# EDA Tutorial 2

What is exploratory analysis, how it is structured and how to apply it in Python with the help of Pandas and other data analysis and visualization libraries

This is implemented through the use of the Pandas library — an essential tool for any analyst working with Python.

In this article, I will list the Pandas functions that are necessary for everyday use and arguably will be enough to perform the regular data manipulation tasks.

### About the Dataset:

This dataset has data collected from New York, California and Florida about 50 business Startups "17 in each state". The variables used in the dataset are Profit, R&D spending, Administration Spending, and Marketing Spending.

In [1]:
import pandas as pd
import numpy as np
import matplotlib.pyplot as plt
import seaborn as sns

## pd.read_csv

The first function to mention is read_csv or read_excel. 

In [2]:
df = pd.read_csv('50_Startups.csv')

It is also common to use .head() function after read_csv to see the data frame.  By default, it shows the first 5 rows of the DataFrame. Here I am showing the first five rows of the DataFrame df above:

In [3]:
df.head()

Unnamed: 0,R&D Spend,Administration,Marketing Spend,State,Profit
0,165349.2,136897.8,471784.1,New York,192261.83
1,162597.7,151377.59,443898.53,California,191792.06
2,153441.51,101145.55,407934.54,Florida,191050.39
3,144372.41,118671.85,383199.62,New York,182901.99
4,142107.34,91391.77,366168.42,Florida,166187.94


If you want a specific number of rows instead of five rows, you can specify that. If I wanted 7 rows I would have mentioned in the .head() function as a parameter.

In [4]:
df.head(10)

Unnamed: 0,R&D Spend,Administration,Marketing Spend,State,Profit
0,165349.2,136897.8,471784.1,New York,192261.83
1,162597.7,151377.59,443898.53,California,191792.06
2,153441.51,101145.55,407934.54,Florida,191050.39
3,144372.41,118671.85,383199.62,New York,182901.99
4,142107.34,91391.77,366168.42,Florida,166187.94
5,131876.9,99814.71,362861.36,New York,156991.12
6,134615.46,147198.87,127716.82,California,156122.51
7,130298.13,145530.06,323876.68,Florida,155752.6
8,120542.52,148718.95,311613.29,New York,152211.77
9,123334.88,108679.17,304981.62,California,149759.96


#### df.columns
When you have a big dataset like that it can be hard to see all the columns. using .columns function, you can print out all the columns of the dataset:

In [5]:
df.columns

Index(['R&D Spend', 'Administration', 'Marketing Spend', 'State', 'Profit'], dtype='object')

#### df.shape

If we apply .shape on the dataset, Pandas returns us a pair of numbers that represent the dimensionality of our dataset.

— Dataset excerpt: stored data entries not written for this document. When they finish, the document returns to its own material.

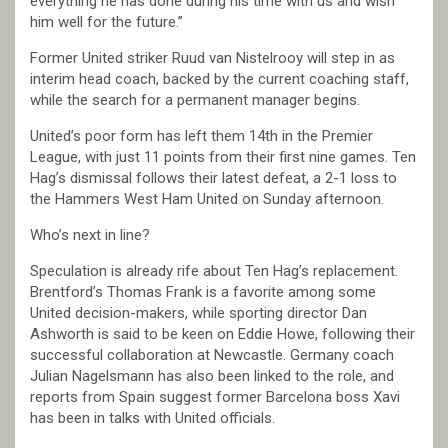
everything he has done during his time with us and wish
him well for the future.”
Former United striker Ruud van Nistelrooy will step in as
interim head coach, backed by the current coaching staff,
while the search for a permanent manager begins.
United’s poor form has left them 14th in the Premier
League, with just 11 points from their first nine games. Ten
Hag’s dismissal follows their latest defeat, a 2-1 loss to
the Hammers West Ham United on Sunday afternoon.
Who’s next in line?
Speculation is already rife about Ten Hag’s replacement.
Brentford’s Thomas Frank is a favorite among some
United decision-makers, while sporting director Dan
Ashworth is said to be keen on Eddie Howe, following their
successful collaboration at Newcastle. Germany coach
Julian Nagelsmann has also been linked to the role, and
reports from Spain suggest former Barcelona boss Xavi
has been in talks with United officials.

This property is very useful for understanding the number of columns and the length of the dataset.

In [6]:
df.shape

(50, 5)

#### .len()

Provides with the length of the DataFrame. Let’s see an example:

In [7]:
len(df)

50

This DataFrame has 50 rows of data.

 #### df[‘’].dtypes

Another very basic and widely used functions. Because it is necessary to know the data types of the variables before we dive into the analysis, visualization, or predictive modeling. I am getting the data type of the ‘height_cm’ column using .dtypes function here:

In [8]:
df.Profit.dtypes

dtype('float64')

You have the option to get the data type of each and every column as well using this syntax:

In [9]:
df.dtypes

R&D Spend          float64
Administration     float64
Marketing Spend    float64
State               object
Profit             float64
dtype: object

#### df.select_dtypes()

You can select the variables or columns of a certain data type using this function. For example, I want to select the columns with data types ‘int64’ only. Here is how to do that:

In [10]:
df.select_dtypes(include='int64')

0
1
2
3
4
5
6
7
8
9
10


In [11]:
df.select_dtypes(exclude='int64')

Unnamed: 0,R&D Spend,Administration,Marketing Spend,State,Profit
0,165349.2,136897.8,471784.1,New York,192261.83
1,162597.7,151377.59,443898.53,California,191792.06
2,153441.51,101145.55,407934.54,Florida,191050.39
3,144372.41,118671.85,383199.62,New York,182901.99
4,142107.34,91391.77,366168.42,Florida,166187.94
5,131876.9,99814.71,362861.36,New York,156991.12
6,134615.46,147198.87,127716.82,California,156122.51
7,130298.13,145530.06,323876.68,Florida,155752.6
8,120542.52,148718.95,311613.29,New York,152211.77
9,123334.88,108679.17,304981.62,California,149759.96


####  df.insert()

As the name of the function suggests, it inserts a column in the specified position. To demonstrate that I will first create an array of random numbers that have the length of our DataFrame:

In [12]:
random_col = np.random.randint(100, size=len(df))
random_col 

array([79, 11, 97, 92, 73, 81, 77, 79, 74, 63, 71, 65, 34, 62, 87, 75, 58,
       88,  8, 98, 77, 56, 47, 75, 17,  7, 25, 66, 15, 31, 53, 60, 71, 33,
       40, 76, 17, 90, 28, 13,  5, 86, 63, 47, 94, 71, 24, 47, 27, 19])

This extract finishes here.